Data section
—————

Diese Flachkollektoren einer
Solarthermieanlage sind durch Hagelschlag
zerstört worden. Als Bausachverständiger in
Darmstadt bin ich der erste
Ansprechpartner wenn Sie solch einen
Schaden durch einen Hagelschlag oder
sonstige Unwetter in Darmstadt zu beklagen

—————

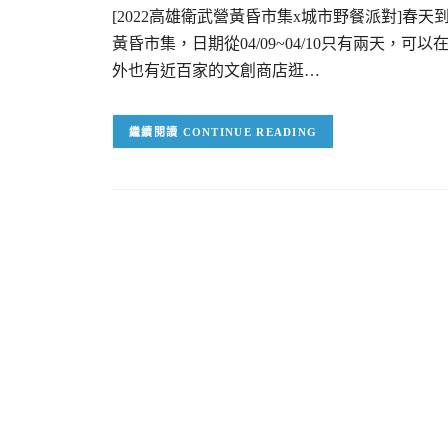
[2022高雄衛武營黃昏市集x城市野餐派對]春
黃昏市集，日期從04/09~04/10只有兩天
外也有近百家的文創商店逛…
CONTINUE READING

—————

How to complete this task
Print exactly the lines above from the one with "Darmstadt bin ich der erste" to the one with "sonstige Unwetter in Darmstadt zu beklagen", including both.

Answer space
Darmstadt bin ich der erste
Ansprechpartner wenn Sie solch einen
Schaden durch einen Hagelschlag oder
sonstige Unwetter in Darmstadt zu beklagen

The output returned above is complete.